MOTIVO DE ENTRADA: Queixa principal e contexto resumido (máximo 3 frases).
HIPÓTESE(S) DIAGNÓSTICA(S): Quando aplicável, baseada em critérios e instrumentos; observação sobre encaminhamento médico quando pertinente.
OBJETIVOS PACTUADOS: Listar objetivo(s) terapêutico(s) principais e metas específicas.
INTERVENÇÕES REALIZADAS: Técnicas/abordagens, frequência de sessões, instrumentos aplicados (com resultados relevantes).
EVOLUÇÃO: Resumo objetivo da progressão clínica e indicadores de mudança (ex.: redução de X pontos em escala Y, melhora de funcionalidade em área Z).
CRITÉRIOS PARA ALTA: Descrever as razões e critérios utilizados para considerar o caso encerrado.
TIPO DE ALTA: Alta por conclusão / Alta por acordo / Alta por abandono (documentar tentativas de contato) / Alta técnica com encaminhamento (especificar).
PLANO PÓS-ALTA: Recomendações, sinais de alerta, orientações de retorno, encaminhamentos com contatos.
CONSENTIMENTO E DADOS: Registro do consentimento para armazenamento e uso dos dados no prontuário eletrônico; referência ao direito de acesso e retificação segundo a LGPD.
ENTREGA DE CÓPIA: Entregue cópia ao paciente? (Sim/Não). Meio da entrega. Data.
ASSINATURAS: Assinatura do psicólogo (CRP) — data; Assinatura do paciente/responsável — data (quando aplicável).
CONTROLE DE VERSÃO: Versão do documento, data de emissão, registro de alterações posteriores com responsável.
Orientações campo a campo
Para cada campo, escreva frases curtas e objetivas. Use termos quantificáveis quando possível (ex.: "2 tentativas de contato por telefone em 01/03/2024 e 05/03/2024"). No campo "Evolução", priorize resultados mensuráveis; se não houver instrumentos padronizados, descreva comportamentos ou habilidades observadas que indicam mudança.
Com o template pronto, feche com ações práticas para implementação imediata no consultório.
Resumo prático e próximos passos acionáveis
Checklist imediato (ação em até 30 dias)
- Adapte o template acima ao seu prontuário e inclua campos obrigatórios de consentimento.
- Revise contratos com fornecedores de prontuário eletrônico e inclua cláusulas de LGPD.
- Defina política interna de retenção e descarte; documente e comunique à equipe.
- Estabeleça procedimentos de entrega de cópias e registro de solicitações de acesso.
Checklist estratégico (90 dias)
- Treine a equipe em redação clínica, sigilo e procedimentos de resposta a incidentes.
- Implemente controle de acesso, autenticação forte e logs de auditoria no sistema.
- Realize auditoria interna dos prontuários para checar conformidade com o template e lacunas de documentação.

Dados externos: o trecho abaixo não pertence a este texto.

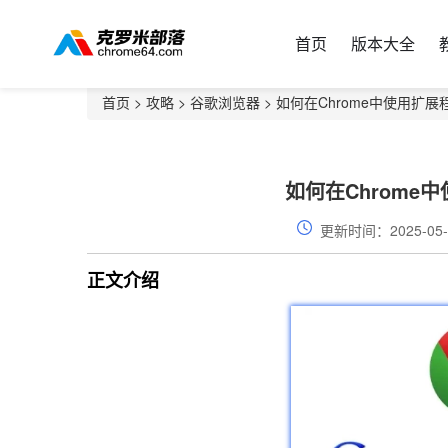
首页
版本大全
首页
>
攻略
>
谷歌浏览器
> 如何在Chrome中使用扩
如何在Chrome
更新时间：2025-05-
正文介绍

Riscos a monitorar e quando buscar apoio
Monitore incidentes de segurança, reclamações recorrentes de pacientes sobre acesso a informações ou falhas de comunicação, e mudanças regulatórias do CFP, CRP ou ANPD. Em casos de dúvida sobre interpretação normativa ou frente a intimações judiciais, consulte assessoria jurídica especializada e comunique seu CRP quando indicado.
Conclusão concisa
Um modelo de alta terapêutica psicologia bem estruturado é tanto instrumento clínico quanto peça de gestão de risco: melhora a qualidade do cuidado, agiliza a rotina administrativa, e reduz exposição ética e legal. Adote um template claro, documente consentimentos, proteja dados sensíveis conforme a LGPD e mantenha registros de versão e auditoria. Execute os passos imediatos sugeridos para transformar o modelo em prática diária segura e defendível.